June 2023

I came home from the Midwest to the May porch, window corners filled with crabapple blossoms, lawn grown over for no-mow May, which timing dovetailed perfectly with the reign of no-mow wife. I never wanted a lawn, but if I’m going to have one the sonofabitch is going to be trim as a bowling green. The ghosts of generations of Midwestern men stand looking over my shoulder clucking invisible tongues.

     There was snow on the ground in Marquette, grainy black late winter snow piled in the corners of parking lots and we traced the long straight roads of the Upper Peninsula into Wisconsin through lakes and swamps over little rivers charging hard and brown through choked culverts. I lost my voice on the first night of the tour and was recovering three or four notes each night and living on cherry cough drops and hot water. What a strange sensation to open your mouth to sing and find a hoarse whisper, like opening a drawer of paints to find a single piece of chalk. 

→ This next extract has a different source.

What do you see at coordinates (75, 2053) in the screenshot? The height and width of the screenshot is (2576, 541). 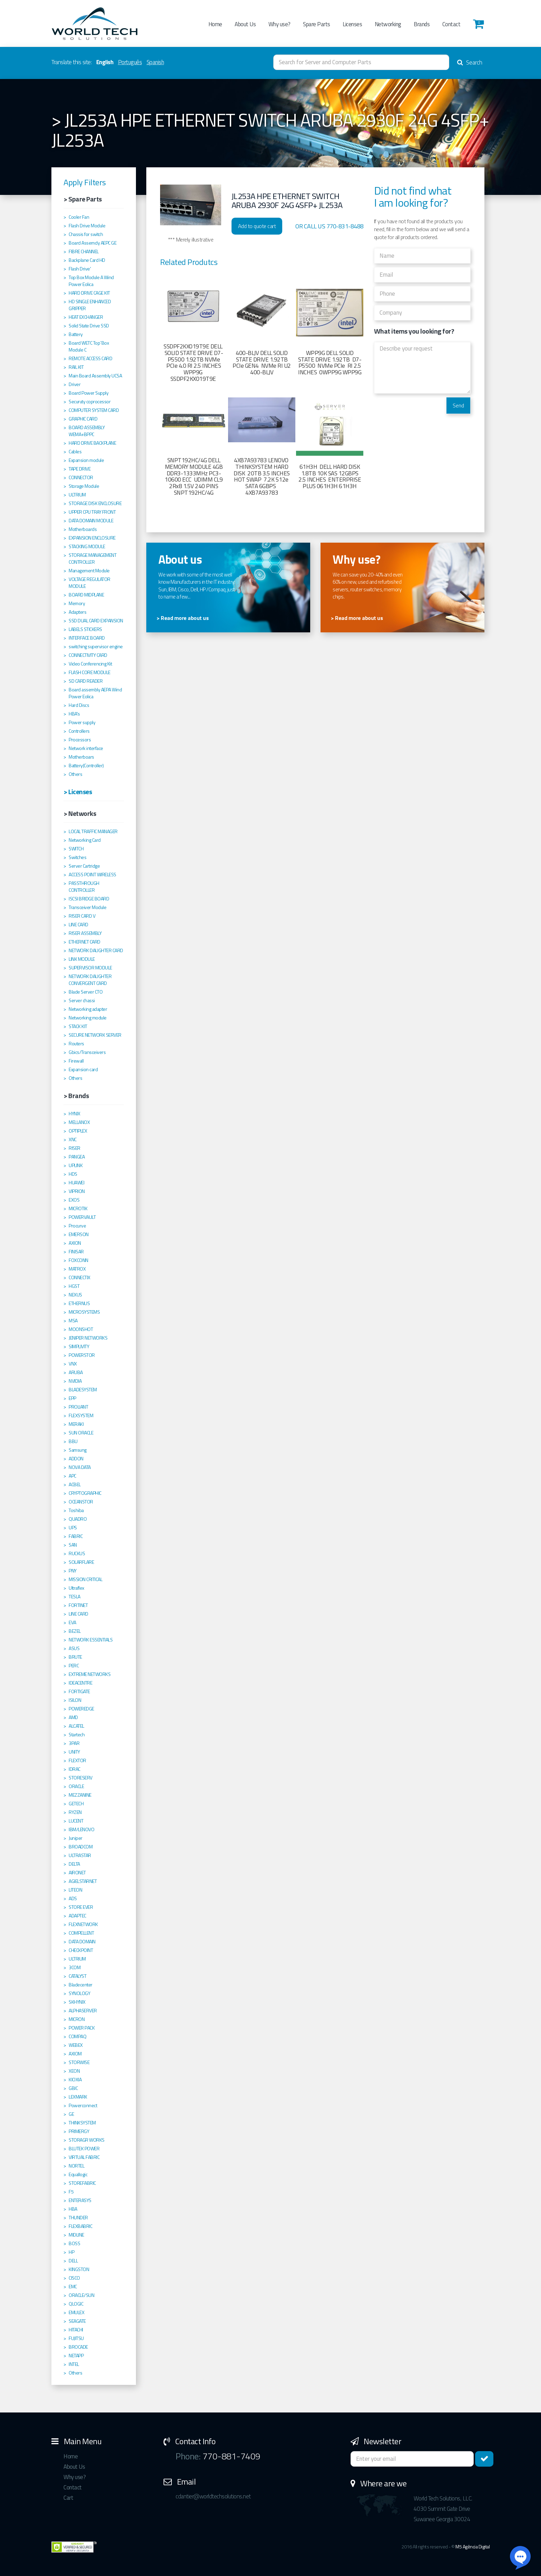 I see `AXIOM` at bounding box center [75, 2053].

     When Kosko started his set in Marquette I walked across the street to the crowded bar of the Vierling — graduation weekend at Northern — and ordered a double bourbon from the harassed tender, a blonde woman with sad eyes deeply etched with pretty wrinkles. Something in her gaze made it seem that she understood everything about me, strange man in a strange town, and it felt so good to be known that way that I tipped her twice the cost of the drink and walked back across the street happy.

     I drove south and bought licenses in Iowa and Wisconsin and fished the Driftless spring creeks in Decorah and then Viroqua, pulling darkly tawny and red-spotted Browns from the deep furrows and cut limestone banks, the green hills rolling away like gathered cloth. I played three-handed Hearts with my brothers in a little rented apartment above the fly shop, our style of play essentially a Mexican Standoff where we each attempt to shoot the moon every hand. I drove to my hometown in the rain, thinking about people I'd grown up with, and this strange life.

     What we actually know we're unable to tell. Memorizing the bones of a river for miles doesn’t lend itself to conversation. The perfect modulation of tone and expression that comes with playing alone in the light of the great kitchen window where the sound comes back off the glass and seems to be part of the light, is impossible to capture or share. Like a quantum particle, the wave form collapses into one possibility the moment it’s observed, but that iteration is in the nature of a lie because the wave is a process, a function of space and time. 

     I fished a little river the other night at dusk on a bend that requires a mutable appreciation of the trespass law, and caught the first rising fish of the Eastern year. I’d caught a good number of fish on dries in the Driftless but I hadn’t even seen a rise on the freestone water in my corner of New England, despite hatches that gave the river an appearance of snowing upward. 

     I stood in the long shadows of trees bluing the streambed stones at the head of the riffle and watched yellow warblers darting out from the knotweed and sumac into a patch of sunlight above the downstream pool to take March brown mayflies and a few late Hendricksons, the recondite depth of the tail-out oddly lambent, sidelong light pouring unseen through a hole in the trees as if from a pitcher to fill the bowl of it gold and green.

     There’s a severe ethics in the making of art, a truth available to any child and only recovered by long application, that cheap effects and false drama won’t help you. The facts are enough, and they're more than you will ever master.

FLOODWATER – There are five Friday nights in June and because I'm off the road I'm going to spend the first four of them at Floodwater Brewing Co, (June 2, 9, 16, 23) my local bar in Shelburne Falls, MA. The bar is roughly twice the size of my kitchen, so it'll be cozy, and every show will feature some novel shift of focus or personnel, but I've been fishing too much to think about themes, so this week will be trio with Moses and Donny, and the theme will be, Who Remembers the Setlist From April?

EGREMONT – Saturday night (6/3) the boys and I return to the Egremont Barn in Egremont, MA. – a great little bar in a sweet part of the world, just over on the other side of the Berkshires – and you should start your summer with us.

MAINE – The fifth Friday in June (6/30) we'll be at the Hackmatack Playhouse in Berwick, Maine. I've been in touch with the forager and poet Jenna Rozelle whose Substack letter Appetites, is one of the fast-disappearing reasons to use the internet, and she lives close enough that with luck she and her husband will come down to Berwick and we can all meet up. One hopes other people will also come out.

LUTSONG – In July I'll join the lineup at the second annual Lutsong Music Festival in Lutsen, MN (7/13-16) which promises to be a sweet little midwestern scene and full of good music. Other acts include Humbird, Dusty Heart, Story Hill, and Kiss the Tiger, among others.